AlexsLemonade / refinebio-examples

Example workflows for refine.bio data

Home Page:https://www.refine.bio

Geek Repo:Geek Repo

Github PK Tool:Github PK Tool

New Analysis Example: Microarray Pathway Analysis - GSVA

cansavvy opened this issue · comments

What are the goals of this new example analysis?

ORA and GSEA are certainly popular pathway analyses methods, but GSVA requires a bit less cutoffs and decision making so having this method as an example would probably be helpful for our users.

Having a per sample pathway analysis results is a different question that GSVA can answer but the others can't so much.

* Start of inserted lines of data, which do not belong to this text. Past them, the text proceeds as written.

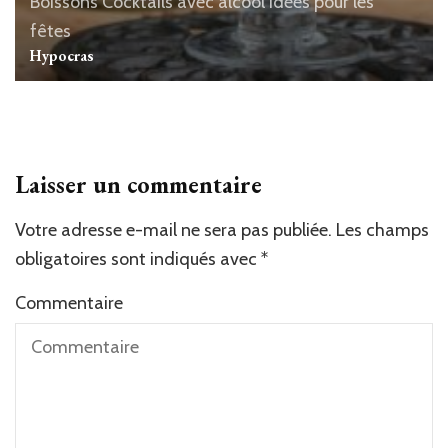
Boissons
Cocktails avec alcool
Idées pour les
fêtes
Hypocras
Laisser un commentaire
Votre adresse e-mail ne sera pas publiée.
Les champs
obligatoires sont indiqués avec
*
Commentaire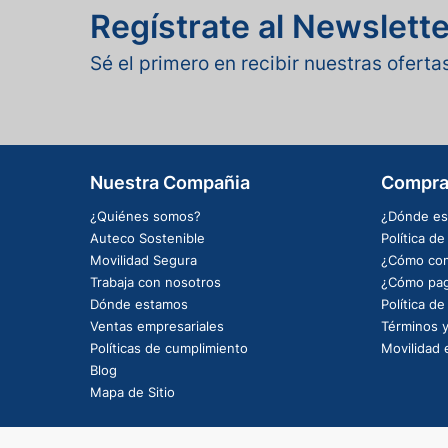
Regístrate al Newslette
Sé el primero en recibir nuestras ofert
Nuestra Compañia
Compra
¿Quiénes somos?
¿Dónde es
Auteco Sostenible
Política d
Movilidad Segura
¿Cómo com
Trabaja con nosotros
¿Cómo pag
Dónde estamos
Política d
Ventas empresariales
Términos y
Políticas de cumplimiento
Movilidad e
Blog
Mapa de Sitio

What kind of dataset will this need?

We may want to use the same. original dataset we used in either GSEA or ORA so we have a comparison of pathway analyses?: GSE71270 (zebrafish CREB study) or GSE37418 (human medulloblastoma subtype).

What steps should be included in this analysis?

We can borrow some inspiration from https://github.com/AlexsLemonade/training-modules/blob/master/pathway-analysis/03-gene_set_variation_analysis.Rmd, keeping in mind that the narrative will need to change somewhat like other examples we've adapted from training to refinebio-examples: See #306

  1. Import library(GSVA) (add this to the Dockerfile)
  2. Set up gene expression data as a matrix that that
  3. Import gene lists and decide about Hallmark or not (this decision should be made considering the discussion happening on #339 (comment) -- we'll want to. make sure users understand the implications of multiple testing corrections and how smaller gene sets can help with this.
  4. Use GSVA::gsva() to perform GSVA, probably start out with largely the same parameters used in training but adjust if/when things look wonky.
  5. Display a preview of significant results in one way or another. Somewhat related to this discussion #339 (comment)
  6. Make some sort of visualization of the GSVA scores. Not sure what makes the most sense here? Plotting the top results and maybe a jitter plot by group?
  7. Write results to a TSV.

What packages/methods do you recommend using or looking into for this analysis?

Probably GSVA unless there are other package suggestions we should consider.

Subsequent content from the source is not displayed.